**Activity**: Every line of the material below that holds the string "Slug" should be copied.

======

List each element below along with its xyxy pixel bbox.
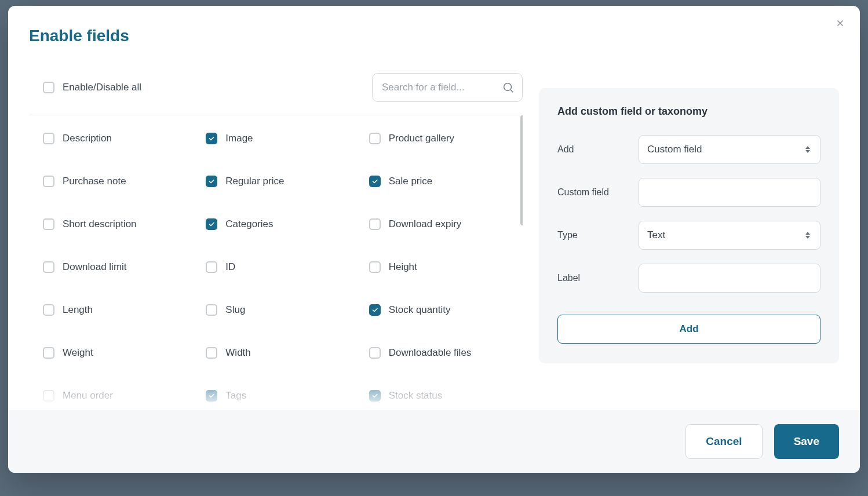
field-checkbox[interactable] [206, 176, 217, 187]
field-checkbox[interactable] [43, 347, 54, 359]
field-checkbox[interactable] [369, 218, 381, 230]
field-checkbox[interactable] [369, 304, 381, 316]
field-item: Stock quantity [369, 304, 523, 316]
field-checkbox[interactable] [43, 261, 54, 273]
field-checkbox[interactable] [369, 261, 381, 273]
panel-title: Add custom field or taxonomy [557, 105, 820, 118]
save-button[interactable]: Save [774, 424, 839, 459]
sort-icon [804, 232, 812, 239]
form-label-add: Add [557, 144, 639, 155]
fields-scroll-area: DescriptionImageProduct galleryPurchase … [29, 115, 523, 410]
add-select[interactable]: Custom field [639, 135, 820, 164]
field-label: Stock status [389, 390, 443, 402]
field-label: Length [63, 304, 93, 316]
field-checkbox[interactable] [206, 304, 217, 316]
scrollbar-thumb[interactable] [520, 115, 523, 225]
field-item: Slug [206, 304, 359, 316]
field-label: Image [225, 133, 253, 144]
field-item: Purchase note [43, 176, 196, 187]
field-item: Sale price [369, 176, 523, 187]
field-item: Product gallery [369, 133, 523, 144]
cancel-button[interactable]: Cancel [685, 424, 762, 459]
field-checkbox[interactable] [369, 347, 381, 359]
field-item: Download expiry [369, 218, 523, 230]
field-label: Download limit [63, 261, 127, 273]
form-label-label: Label [557, 273, 639, 283]
field-checkbox[interactable] [43, 390, 54, 402]
field-label: Downloadable files [389, 347, 472, 359]
close-icon [835, 18, 845, 31]
field-item: Weight [43, 347, 196, 359]
field-checkbox[interactable] [206, 133, 217, 144]
field-label: Description [63, 133, 112, 144]
field-label: Regular price [225, 176, 284, 187]
svg-point-0 [504, 83, 512, 91]
field-item: Short description [43, 218, 196, 230]
field-label: ID [225, 261, 235, 273]
field-checkbox[interactable] [43, 304, 54, 316]
field-item: ID [206, 261, 359, 273]
field-item: Menu order [43, 390, 196, 402]
enable-fields-modal: Enable fields Enable/Disable all Descrip… [8, 6, 860, 473]
field-label: Purchase note [63, 176, 126, 187]
field-item: Regular price [206, 176, 359, 187]
type-select[interactable]: Text [639, 221, 820, 250]
form-label-custom-field: Custom field [557, 187, 639, 198]
field-label: Weight [63, 347, 93, 359]
add-select-value: Custom field [647, 144, 702, 155]
field-checkbox[interactable] [206, 261, 217, 273]
field-checkbox[interactable] [369, 176, 381, 187]
field-checkbox[interactable] [206, 218, 217, 230]
field-label: Categories [225, 218, 273, 230]
modal-footer: Cancel Save [8, 410, 860, 473]
search-icon [501, 80, 516, 95]
enable-all-label: Enable/Disable all [63, 82, 141, 93]
field-checkbox[interactable] [369, 390, 381, 402]
field-item: Image [206, 133, 359, 144]
field-label: Download expiry [389, 218, 462, 230]
custom-field-input[interactable] [639, 178, 820, 207]
field-label: Tags [225, 390, 246, 402]
field-label: Width [225, 347, 250, 359]
field-label: Height [389, 261, 417, 273]
close-button[interactable] [832, 16, 848, 32]
field-item: Height [369, 261, 523, 273]
field-checkbox[interactable] [206, 390, 217, 402]
form-label-type: Type [557, 230, 639, 240]
field-checkbox[interactable] [369, 133, 381, 144]
field-item: Length [43, 304, 196, 316]
add-button[interactable]: Add [557, 315, 820, 344]
field-label: Short description [63, 218, 137, 230]
field-item: Stock status [369, 390, 523, 402]
search-input[interactable] [372, 73, 523, 102]
label-input[interactable] [639, 264, 820, 293]
field-checkbox[interactable] [43, 218, 54, 230]
field-item: Tags [206, 390, 359, 402]
enable-all-checkbox[interactable] [43, 82, 54, 93]
field-checkbox[interactable] [43, 133, 54, 144]
field-label: Menu order [63, 390, 113, 402]
field-label: Stock quantity [389, 304, 451, 316]
field-item: Download limit [43, 261, 196, 273]
custom-field-panel: Add custom field or taxonomy Add Custom … [539, 88, 839, 363]
field-checkbox[interactable] [206, 347, 217, 359]
sort-icon [804, 146, 812, 153]
field-item: Categories [206, 218, 359, 230]
field-item: Description [43, 133, 196, 144]
field-item: Width [206, 347, 359, 359]
field-item: Downloadable files [369, 347, 523, 359]
modal-title: Enable fields [8, 6, 860, 45]
type-select-value: Text [647, 229, 665, 241]
field-label: Sale price [389, 176, 433, 187]
field-label: Slug [225, 304, 245, 316]
field-label: Product gallery [389, 133, 454, 144]
field-checkbox[interactable] [43, 176, 54, 187]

======

**Solution to this task**:
field-item: Slug [206, 304, 359, 316]
field-label: Slug [225, 304, 245, 316]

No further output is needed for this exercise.